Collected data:
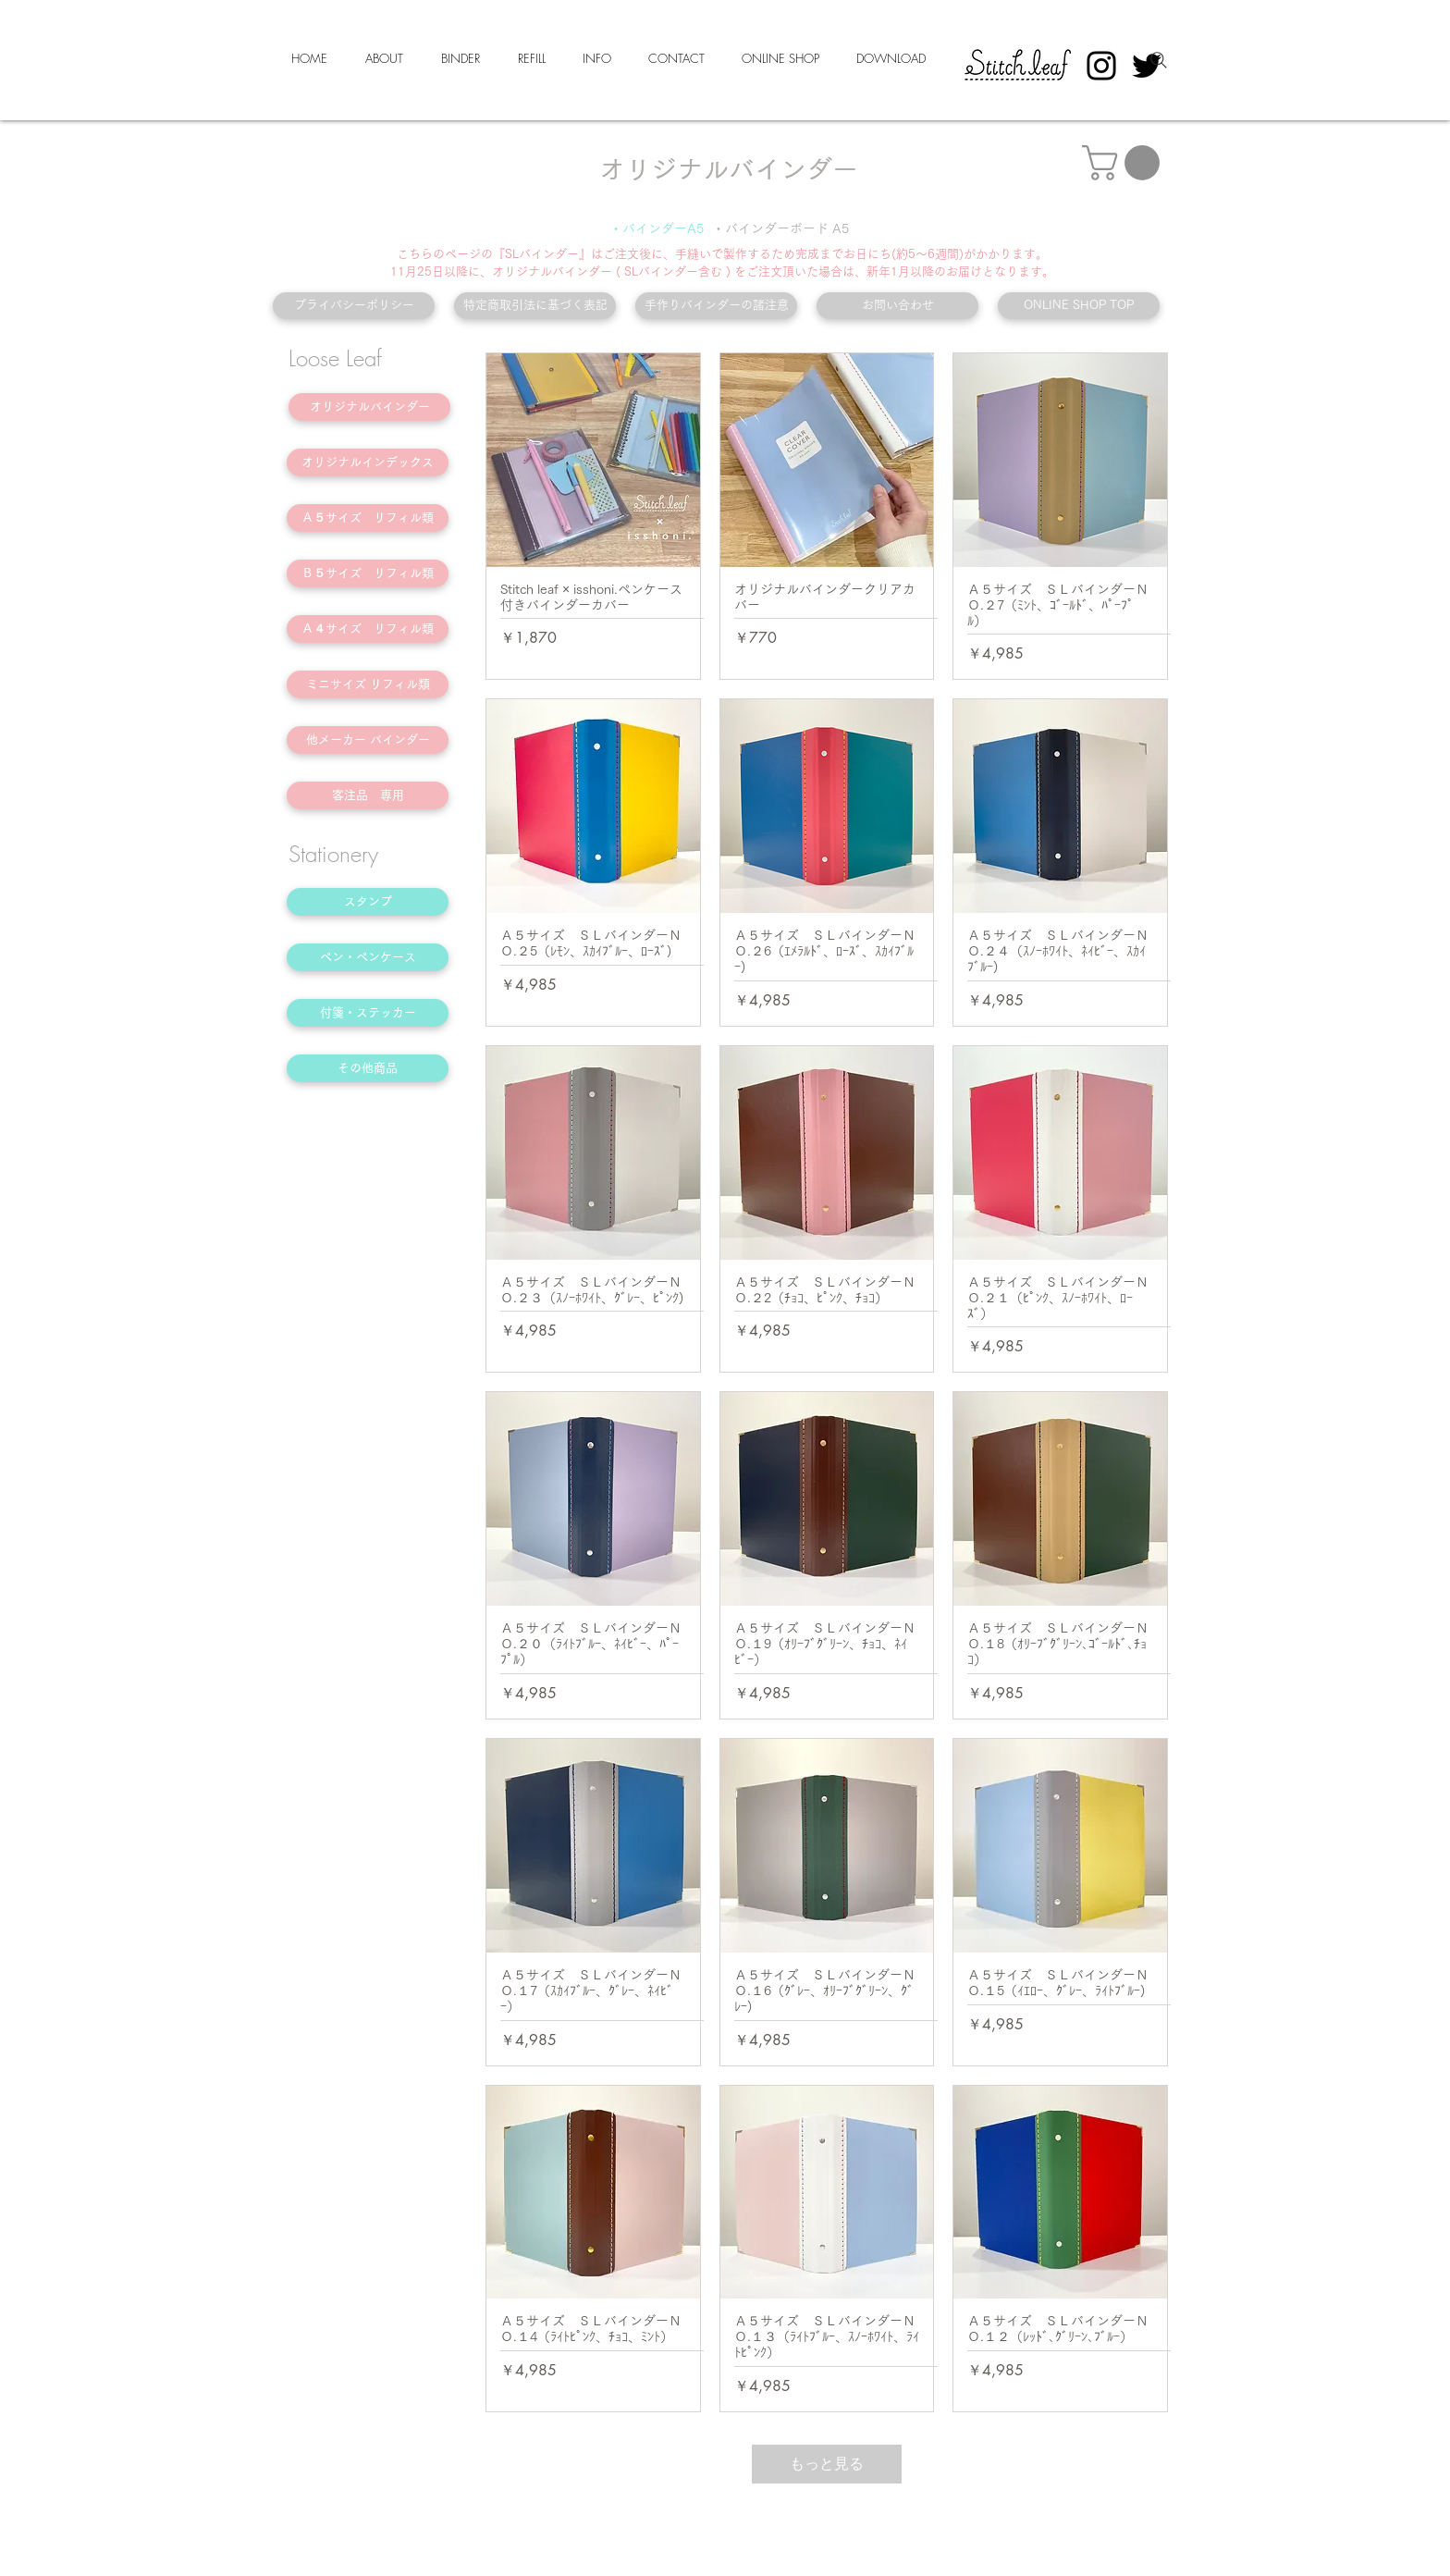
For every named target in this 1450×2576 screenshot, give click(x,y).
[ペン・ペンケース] (368, 957)
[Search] (1158, 60)
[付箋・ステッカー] (368, 1013)
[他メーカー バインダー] (368, 740)
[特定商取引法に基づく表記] (535, 305)
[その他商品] (368, 1068)
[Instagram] (1101, 65)
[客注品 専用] (368, 795)
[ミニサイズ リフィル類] (368, 684)
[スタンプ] (368, 902)
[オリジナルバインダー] (369, 407)
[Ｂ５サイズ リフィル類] (368, 573)
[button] (1125, 162)
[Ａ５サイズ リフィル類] (368, 518)
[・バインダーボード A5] (780, 229)
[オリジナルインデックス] (368, 462)
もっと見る (827, 2463)
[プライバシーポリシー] (354, 305)
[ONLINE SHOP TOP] (1079, 305)
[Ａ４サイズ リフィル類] (368, 629)
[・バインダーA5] (656, 229)
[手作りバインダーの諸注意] (716, 305)
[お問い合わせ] (897, 305)
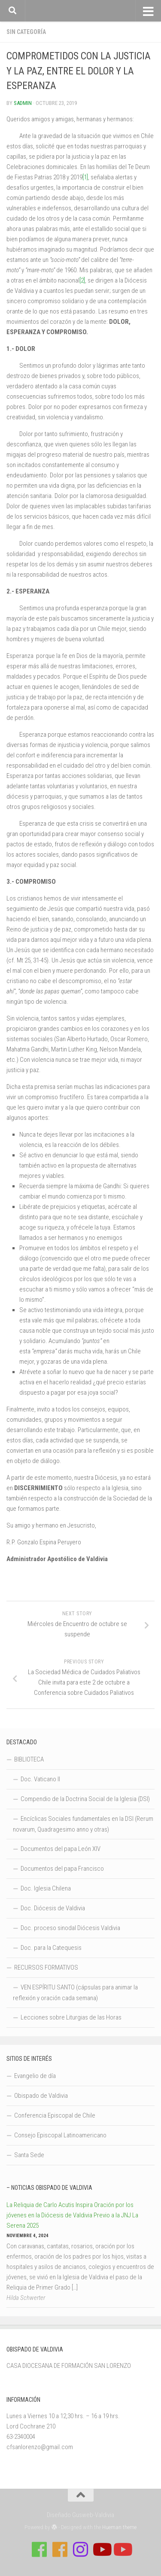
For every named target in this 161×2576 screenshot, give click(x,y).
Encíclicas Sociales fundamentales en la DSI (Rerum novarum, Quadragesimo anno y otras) (83, 1824)
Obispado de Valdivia (41, 2096)
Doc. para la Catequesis (51, 1948)
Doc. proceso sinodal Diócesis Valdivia (70, 1928)
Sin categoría (26, 31)
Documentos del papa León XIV (60, 1849)
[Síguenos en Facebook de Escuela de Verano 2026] (60, 2549)
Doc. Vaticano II (40, 1779)
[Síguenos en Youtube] (101, 2549)
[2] (82, 280)
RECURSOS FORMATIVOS (46, 1967)
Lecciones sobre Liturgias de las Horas (71, 2017)
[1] (85, 177)
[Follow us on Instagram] (80, 2549)
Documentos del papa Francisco (62, 1868)
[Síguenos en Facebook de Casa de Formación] (39, 2549)
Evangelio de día (35, 2076)
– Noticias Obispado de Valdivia (49, 2187)
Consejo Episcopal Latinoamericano (60, 2135)
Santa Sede (29, 2155)
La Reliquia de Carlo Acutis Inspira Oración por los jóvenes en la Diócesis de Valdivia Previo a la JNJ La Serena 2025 (72, 2215)
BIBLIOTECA (29, 1759)
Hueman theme (119, 2527)
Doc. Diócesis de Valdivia (53, 1908)
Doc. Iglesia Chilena (46, 1888)
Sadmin (23, 103)
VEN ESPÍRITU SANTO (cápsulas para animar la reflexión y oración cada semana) (75, 1992)
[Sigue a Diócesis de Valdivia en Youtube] (122, 2549)
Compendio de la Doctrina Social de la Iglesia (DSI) (85, 1799)
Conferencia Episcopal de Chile (54, 2115)
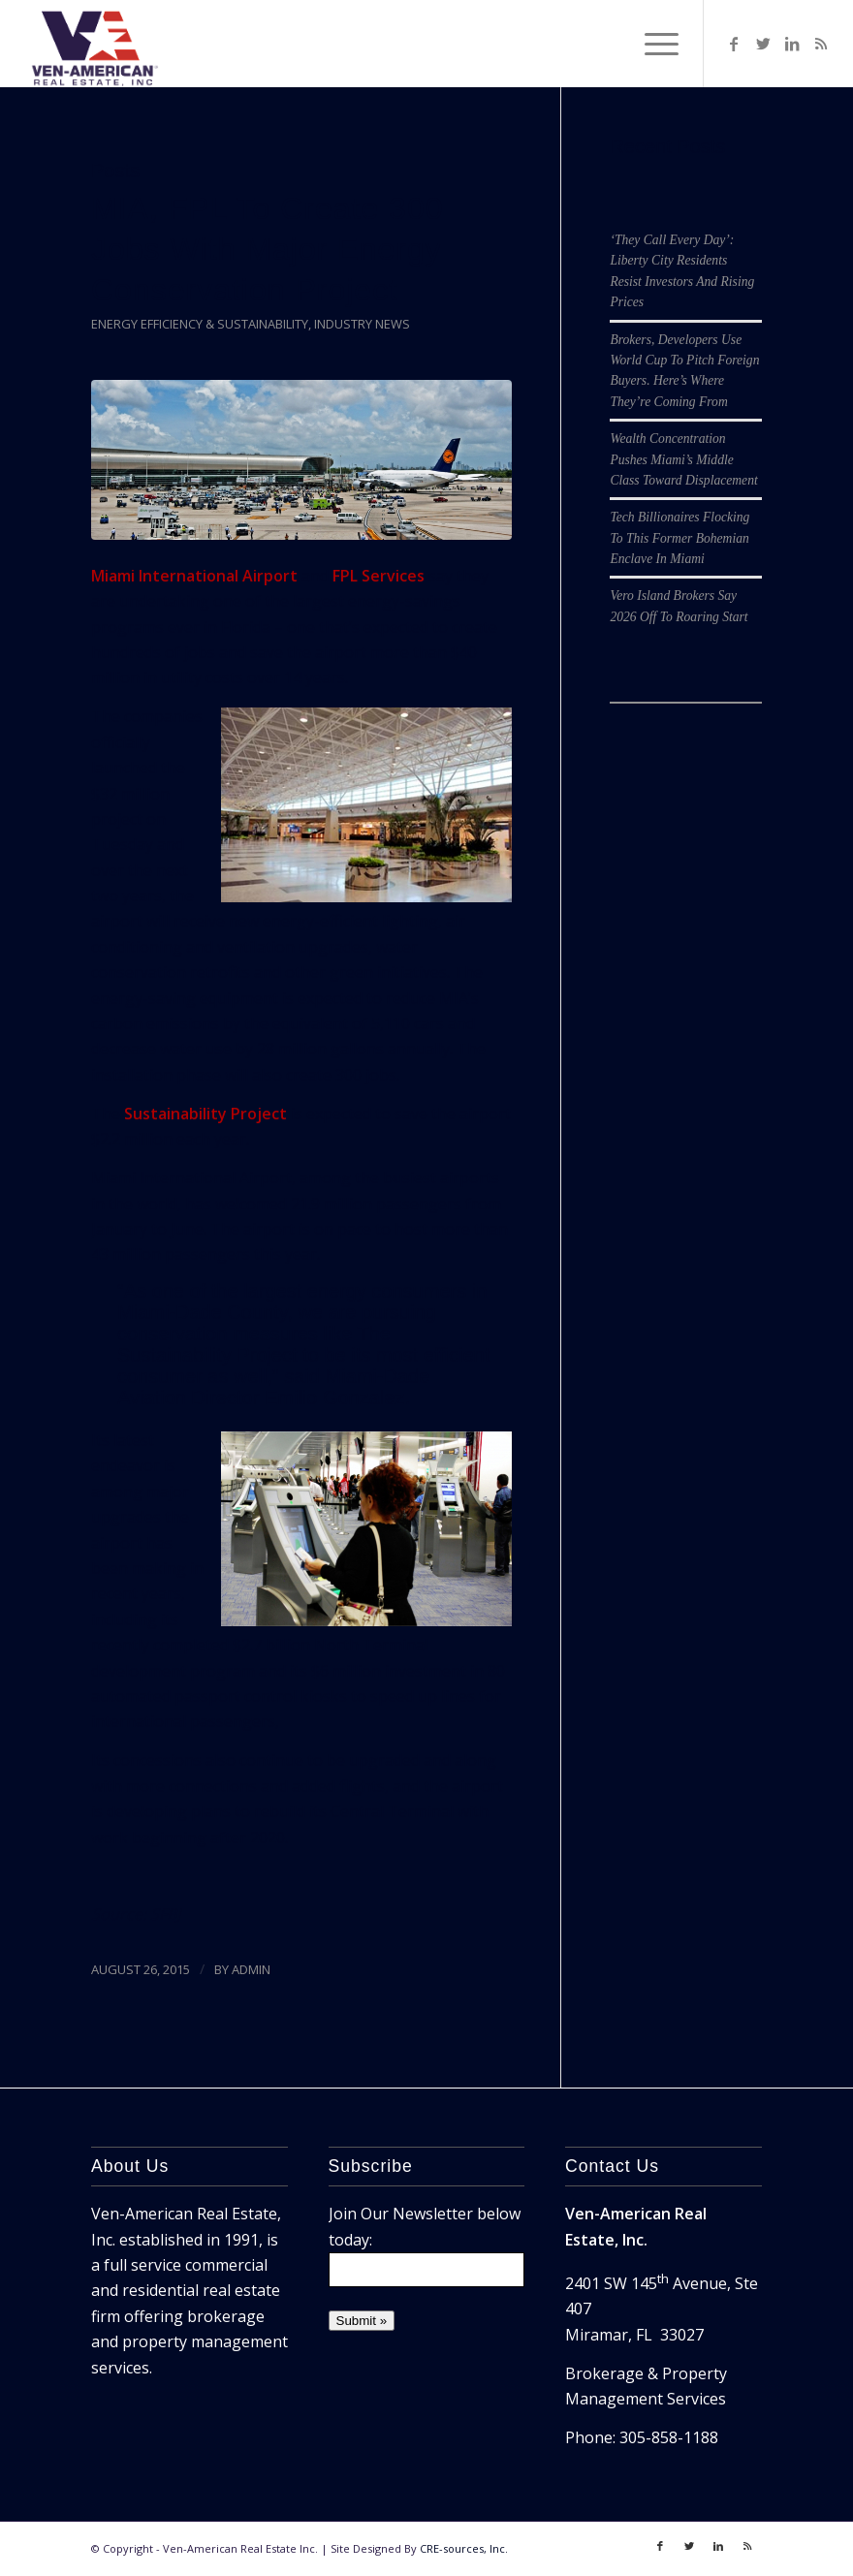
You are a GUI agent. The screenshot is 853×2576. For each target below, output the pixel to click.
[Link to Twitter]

**What the task asks:** Go through the records above and return every line that holds the string "named".

**Result of this exercise:**
For every named target in this 1450×2576 screenshot, give click(x,y).
For every named target in this 161×2576 screenshot, give click(x,y).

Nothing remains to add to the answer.